Gemäßigtes Beverly-Hills-Wetter, unbeeindruckt von den Jahreszeiten, nette Häuser, nette Wagen, nette Gärtner, die nette Rasen mähten. Nicht weit vom Haus der Quicks ging ein älterer Mann mit zwei Gehhilfen und einer kleinen philippinischen Krankenschwester über den Bürgersteig. Als ich vorbeifuhr, lächelte er und winkte.
Fröhlichkeit hatte so wenig mit dem Zustand deiner Knochen zu tun.
Die Tür des weißen Hauses war offen, und Sheila Quicks Minivan stand mit laufendem Motor in der Zufahrt. Der Auspuff stieß zierliche Rauchwölkchen aus, die sich in der warmen, milden Luft schnell auflösten.
Die Silhouette einer Frau auf dem Beifahrersitz. Ich stieg aus und näherte mich dem Van, wo ich Sheila Quick bei geschlossenem Fenster steif und wie hypnotisiert wirkend vorfand.
Sie bemerkte mich nicht, und ich wollte gerade an ihr Fenster klopfen, als eine junge Frau aus dem Haus kam, die einen übergroßen blauen Matchbeutel trug.
Als sie mich sah, erstarrte sie.
Groß, schlank, dunkle Haare, die sie achtlos zu einem Pferdeschwanz gebunden hatte. Ein freundliches Gesicht, attraktiver als auf dem Familienfoto. Sie trug ein blaues Sweatshirt mit Kapuze zu einer Jeans und weißen Turnschuhen. Schräg stehende Augen, das kräftige Kinn ihres Vaters. Die leicht gebeugte Haltung hatte sie ebenfalls von ihm; dadurch wirkte sie erschöpft. Vielleicht war sie es auch.
»Kelly?«
»Ja?«
»Mein Name ist Alex Delaware. Ich arbeite mit der Polizei von L.A. zusam…«<
» Mit der Polizei? Was soll das heißen?«
Jurastudentin im ersten Jahr, in syntaktischer Analyse geübt? Oder hatte sie den Beruf gewählt, weil er ihrem Wesen entgegenkam?

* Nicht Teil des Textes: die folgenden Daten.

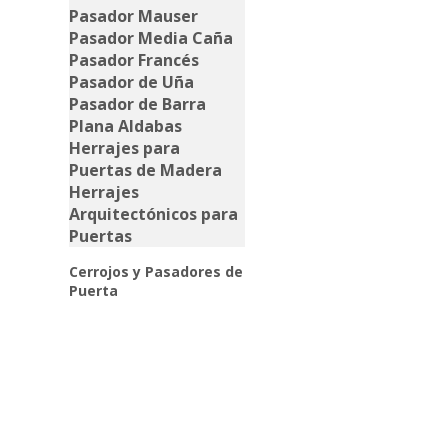
Cerrojos y Pasadores de
Puerta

»Ich bin Psychologe, der als Berater für das LAPD fungiert«, erklärte ich. »Ich bin im Fall Ihres Bruders …«<
Als sie »Psychologe« hörte, wandte sie den Kopf in Richtung ihrer Mutter. »Ich bin gerade in der Stadt angekommen«, sagte sie, »und weiß nichts darüber.«
»Hallo«, sagte eine fröhliche Stimme hinter mir.
Sheila Quick hatte ihr Fenster heruntergerollt und winkte und lächelte. »Schön, Sie wiederzusehen!«
Kelly Quick hob ihren Matchbeutel hoch, kam näher und stellte sich zwischen mich und ihre Mutter.
»Er ist bei der Polizei, Kell.«
»Ich weiß, Mom.« An mich gewandt: »Entschuldigen Sie, aber wir sind etwas in Eile.«
»Wollen Sie eine Zeit lang wegfahren?«
Keine Antwort.
»Wohin, Kelly?«
»Das möchte ich lieber nicht sagen.«
»Zu Tante Eileen?«
»Das möchte ich lieber nicht sagen.« Kelly Quick drückte sich an mir vorbei zum hinteren Teil des Vans, hob die Hecktür an und legte den Matchbeutel hinein. Zwei große Koffer lagen bereits da.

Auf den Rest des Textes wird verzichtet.